Der Sinn für Schönheit fehle oft auch den Architekten und Stadtplanern, kritisiert Christoph Mäckler. Die Fachwelt habe Schönheit in der Stadt jahrzehntelang als "Romantik" abgelehnt, sagt der Direktor des Instituts für Stadtbaukunst. Der Professor aus Dortmund will deshalb mit seiner Ausstellung insbesondere der Fachwelt "die Augen öffnen", weil er erschüttert sei, was moderne Stadtplaner aus den Plätzen in Deutschland gemacht haben.
Vor dem Hintergrund dieser Kritik wirbt Siegfried Dengler auch für Verständnis. "Die Gestaltung unserer Städte ist eine gesamtgesellschaftliche Aufgabe." Denn Qualität und Schönheit kostet Geld. Dengler will sich mit dem Verweis auf die klammen Kassen aber nicht abfinden.
Die Stadtplaner haben die Ausstellung wohl auch deshalb nach Nürnberg geholt, um eine Diskussion in Gang zu setzen. Wie können die Plätze in der Stadt wieder schöner werden?
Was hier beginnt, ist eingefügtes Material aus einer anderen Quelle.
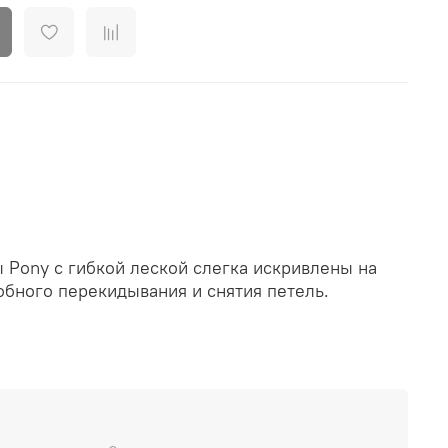
 Pony с гибкой леской слегка искривлены на
обного перекидывания и снятия петель.
люминия высокого качества со специальной
ческому оксидированию металла спицы имеют
я гладкую поверхность, отличаются высокой
ю,идеально защищены от коррозии.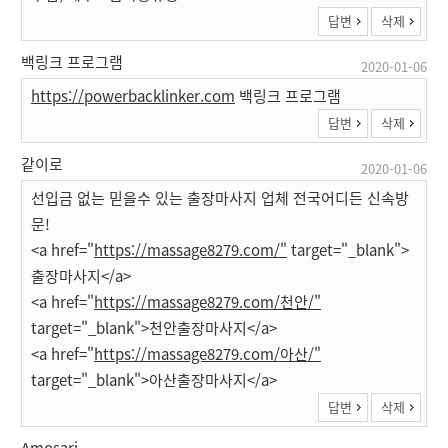
답변
삭제
백링크 프로그램
2020-01-06
https://powerbacklinker.com
백링크 프로그램
답변
삭제
같이로
2020-01-06
선입금 없는 믿을수 있는 출장마사지 업체 전국어디든 신속방
문!
<a href="
https://massage8279.com/"
target="_blank">
출장마사지</a>
<a href="
https://massage8279.com/천안/"
target="_blank">천안출장마사지</a>
<a href="
https://massage8279.com/아산/"
target="_blank">아산출장마사지</a>
답변
삭제
Amosari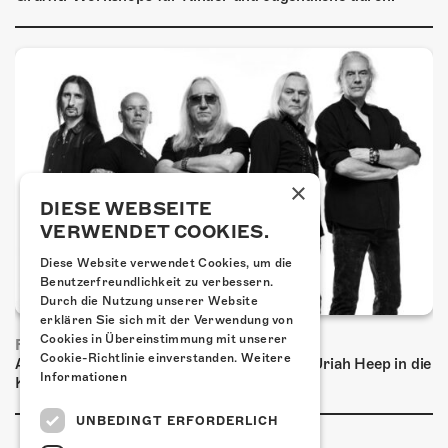
×
DIESE WEBSEITE
VERWENDET COOKIES.
Diese Website verwendet Cookies, um die
Benutzerfreundlichkeit zu verbessern.
Durch die Nutzung unserer Website
erklären Sie sich mit der Verwendung von
Cookies in Übereinstimmung mit unserer
FRISCH BESTÄTIGT: URIAH HEEP
Cookie-Richtlinie einverstanden.
Weitere
Am Sonntag, 15. November 2026 kommen Uriah Heep in die
Informationen
Kulturfabrik Kofmehl!
UNBEDINGT ERFORDERLICH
Pläne gibt es dafür genug. Für den Hauptmarkt und den Hans-Sachs-Platz in der Altstadt zum Beispiel. Am nötigen Kleingeld scheitert derzeit eine zügige Umsetzung auf breiter Front. Dengler hofft, dass Nürnberg etwas mehr Geld für den Städtebau aus Berlin von der neuen Bundesregierung bekommt.
Dann könnten auch andere Plätze wieder wachgeküsst werden, die derzeit noch ein trauriges Leben fristen müssen.